If you live in Texas and are adopting a minor child, you will most likely need to have a home study prepared, and also submit to a current criminal background check. This is true for both domestic (United States) and foreign (or international) adoptions. Home studies used to be called “social studies” and are sometimes commonly referred to that way when speaking about them.
The professional social worker who will be performing the home study will speak and visit directly with you outside your attorney’s office. He or she must be licensed by the State of Texas and must meet certain requirements in order to perform these types of studies. The judge must approve this particular person and will sign a court order stating that he or she will be performing the study in the case.

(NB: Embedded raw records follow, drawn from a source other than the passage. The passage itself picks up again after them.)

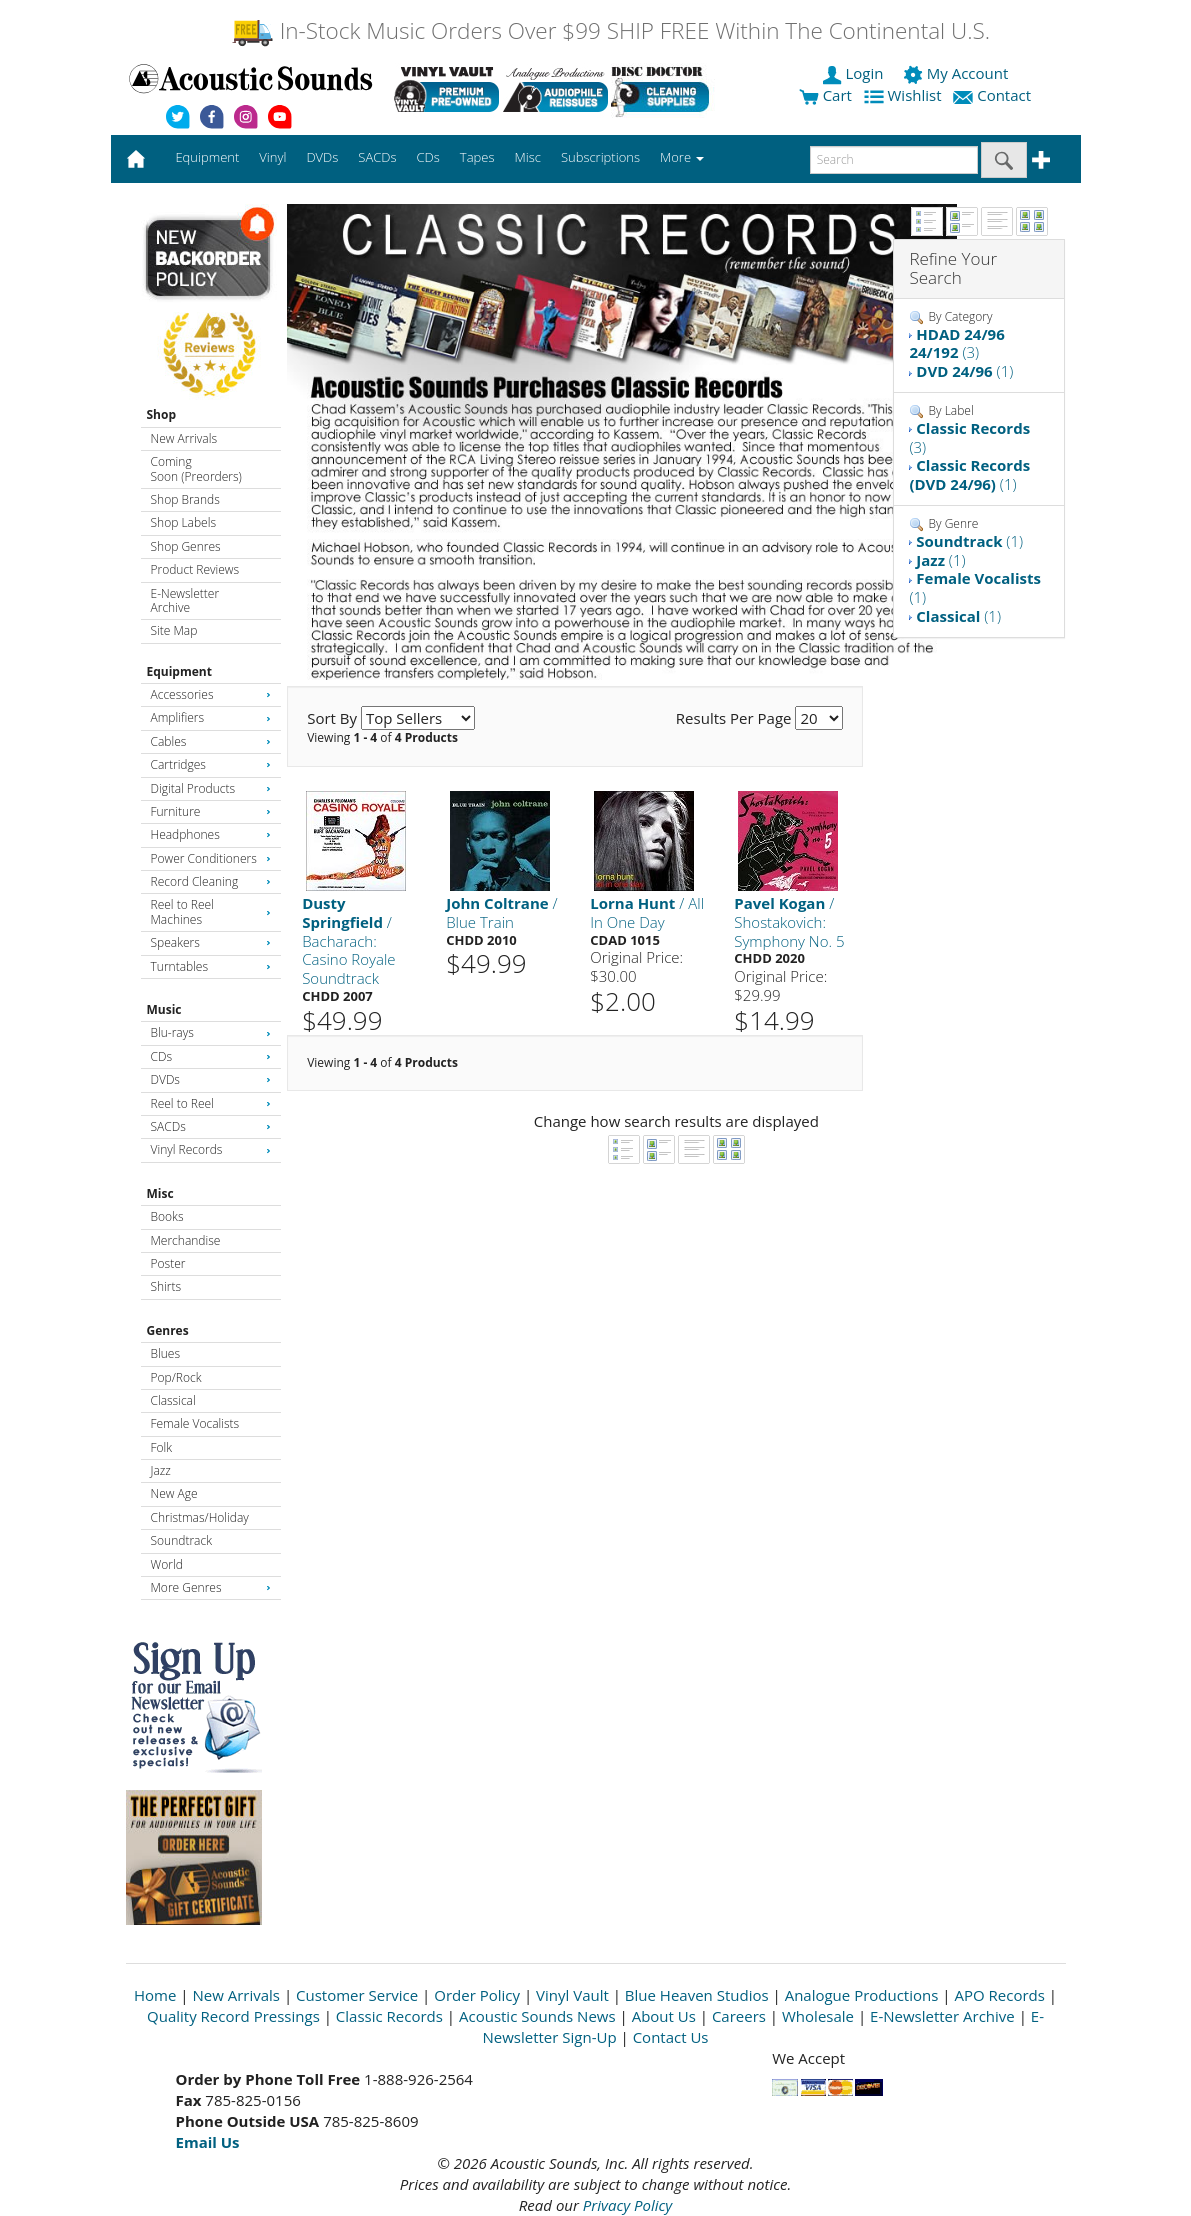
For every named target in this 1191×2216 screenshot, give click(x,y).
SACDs (211, 1126)
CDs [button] (428, 157)
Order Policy (477, 1995)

The social worker will ask you (and your spouse, if you are married) in depth questions about your family, marital and health history and will also visit your home. You should be prepared to discuss your financial situation, your debts, and your assets. You will be asked about any criminal history that you might have.
The social worker will prepare a report based upon his/her findings. The report will be filed with the court, and you will also receive a copy.
Having a home study performed is a legal requirement, and is for the safety of the child. Most people are nervous when going through a home study for the first time. You do not have to be perfect, no one is! However, you should be cooperative and prepared. Have documents and facts ready about the items listed above. Since it will be up to you and the social worker to set the time of the interviews, you should keep your attorney informed about when the interviews are scheduled and completed.
It is also likely that the court will appoint an ad litem attorney to represent the child (although in some limited circumstances there may be a waiver of this requirement). The ad litem is an attorney and the ad litem’s client is the child and no one else. The ad litem attorney will make a recommendation to the court about whether he or she believes that the proposed adoption is in the best interests of the child.
Home studies are not required in the case of an adult adoption.